Hasil riset terbaru dari perusahaan keamanan cyber global yaitu Avast, telah mengungkapkan bahwa ratusan smart homes yang ada di Indonesia saat ini berada dalam risiko kebocoran data.
Resiko ini diduga terjadi karena penyalahan konfigurasi protokol yang digunakan untuk interkoneksi dan pengaturan perangkat smart home melalui via smart home hubs.
Peneliti menemukan lebih dari 49.000 server Message Queuing Telemetry Transport (MQTT) secara publik dapat terlihat pada internet dikarenakan penyalahan konfigurasi protokol MQTT, termasuk lebih dari 32,000 server dimana 120 di antaranya berasal dari indonesia.
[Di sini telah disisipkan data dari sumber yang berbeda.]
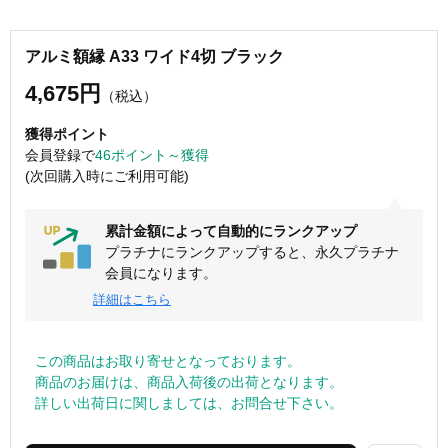
アルミ額縁 A33 ワイド4切 ブラック
4,675円
（税込）
獲得ポイント
会員登録で
46ポイント～獲得
(次回購入時にご利用可能)
累計金額によって自動的にランクアップ
プラチナにランクアップすると、永久プラチナ
会員になります。
詳細はこちら
この商品はお取り寄せとなっております。
商品のお届けは、商品入荷後の出荷となります。
詳しい出荷日に関しましては、お問合せ下さい。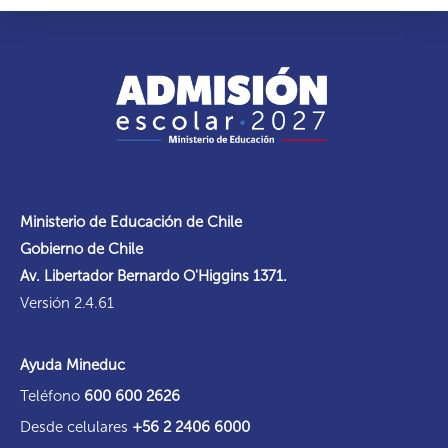
Ministerio de Educación de Chile
Gobierno de Chile
Av. Libertador Bernardo O'Higgins 1371.
Versión 2.4.61
Ayuda Mineduc
Teléfono
600 600 2626
Desde celulares
+56 2 2406 6000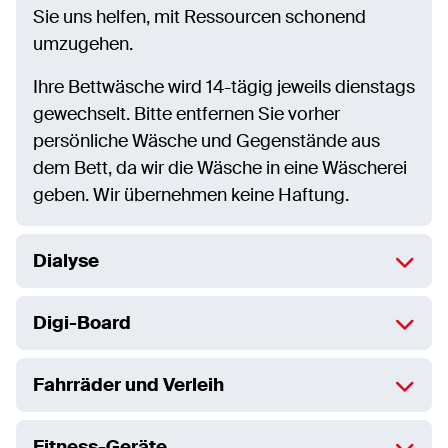
Sie uns helfen, mit Ressourcen schonend
umzugehen.
Ihre Bettwäsche wird 14-tägig jeweils dienstags
gewechselt. Bitte entfernen Sie vorher
persönliche Wäsche und Gegenstände aus
dem Bett, da wir die Wäsche in eine Wäscherei
geben. Wir übernehmen keine Haftung.
Dialyse
Digi-Board
Fahrräder und Verleih
Fitness-Geräte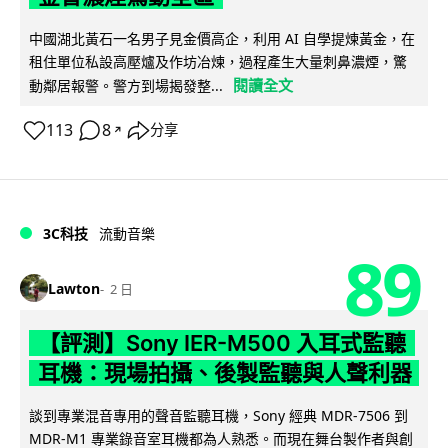
中國湖北黃石一名男子見金價高企，利用 AI 自學提煉黃金，在
租住單位私設高壓爐及作坊冶煉，過程產生大量刺鼻濃煙，驚
閱讀全文
動鄰居報警。警方到場揭發整...
113
8
分享
↗
3C科技
流動音樂
89
Lawton
2 日
【評測】Sony IER-M500 入耳式監聽
耳機：現場拍攝、後製監聽與人聲利器
談到專業混音專用的聲音監聽耳機，Sony 經典 MDR-7506 到
MDR-M1 專業錄音室耳機都為人熟悉。而現在舞台製作者與創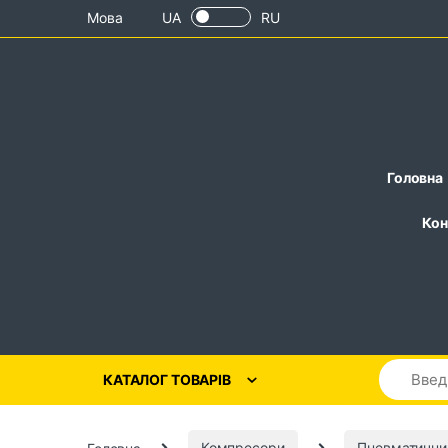
Skip to navigation
Skip to content
Мова
UA
RU
Головна
Кон
КАТАЛОГ ТОВАРІВ
Головна
Компресори
Пневматични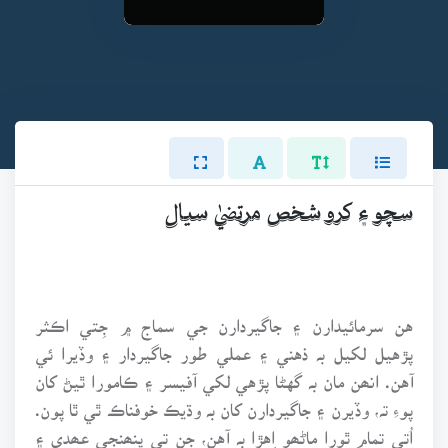
سچو ۽ کرو شخص مرتضيٰ سيال
هن سرمائيدارن ۽ جاگيردارن جي سماج ۾ جِتي اڪثر
پڙهيل لکيل بہ ذهني ۽ عملي طور جاگيردار ۽ وڏيرا ئي
آهن. انھن مان بہ گهڻا پڙهي لکي آفيسر ۽ ڪامورا ٿيڻ کان
پوءِ تہ، وڏيرن ۽ جاگيردارن کان بہ وڌيڪ خوفناڪ ٿي ٿا پون.
اُتي تمام ٿورا ماڻھو اِهڙا بہ آهن، جن تي پنھنجي عھدي ۽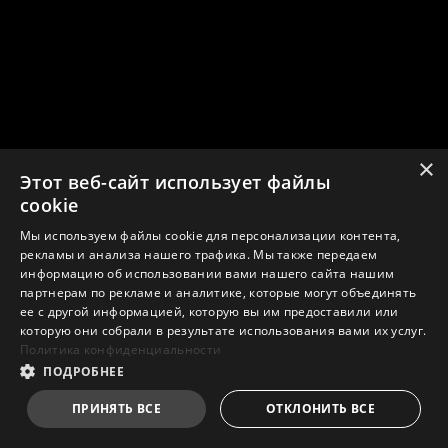
×
Этот веб-сайт использует файлы
cookie
Мы используем файлы cookie для персонализации контента,
рекламы и анализа нашего трафика. Мы также передаем
информацию об использовании вами нашего сайта нашим
партнерам по рекламе и аналитике, которые могут объединять
ее с другой информацией, которую вы им предоставили или
которую они собрали в результате использования вами их услуг.
Политика конфиденциальности
ПОДРОБНЕЕ
ПРИНЯТЬ ВСЕ
ОТКЛОНИТЬ ВСЕ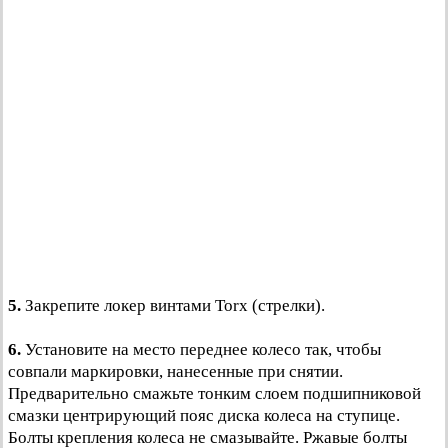
5.
Закрепите локер винтами Torx (стрелки).
6.
Установите на место переднее колесо так, чтобы
совпали маркировки, нанесенные при снятии.
Предварительно смажьте тонким слоем подшипниковой
смазки центрирующий пояс диска колеса на ступице.
Болты крепления колеса не смазывайте. Ржавые болты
“Sangat mudah untuk mendapatkan akses dan kendali atas smart home seseorang, karena masih banyak protokol yang kurang aman yang berasal dari era teknologi sebelumnya yang ketika saat itu keamanan tidak menjadi perhatian yang utama,” kata Martin Hron, selaku Security Researcher Avast.
“Konsumen harus lebih sadar akan masalah keamanan saat menghubungkan perangkat yang mengontrol bagian paling pribadi dari rumah mereka ke layanan yang tidak sepenuhnya mereka pahami dan pentingnya mengkonfigurasi perangkat mereka secara benar.” Tambahnya.
Pada saat mengimplementasikan protokol MQTT, pengguna memerlukan sebuah server. Bagi para konsumen, server biasanya digunakan/berjalan di PC atau beberapa komputer mini seperti Raspberry Pi, dimana perangkat tersebut dapat terhubung dan berkomunikasi.
Apabila protokol MQTT itu sendiri dianggap aman, masalah keamanan yang parah mungkin terjadi adalah jika MQTT tidak diimplementasikan dan dikonfigurasi secara benar.
Penjahat siber dapat memperoleh akses secara penuh pada sebuah rumah dan mengetahui apakah pemiliknya sedang berada di rumah atau tidak, memanipulasi sistem hiburan, asisten suara dan perangkat rumah tangga, dan melihat apakah pintu dan jendela pintar dalam kondisi terbuka atau tertutup.
Dalam kondisi tertentu, penjahat siber bahkan dapat melacak keberadaan pengguna atau pemilik rumah dan hal ini dapat menjadi masalah privasi yang serius dan ancaman keamanan.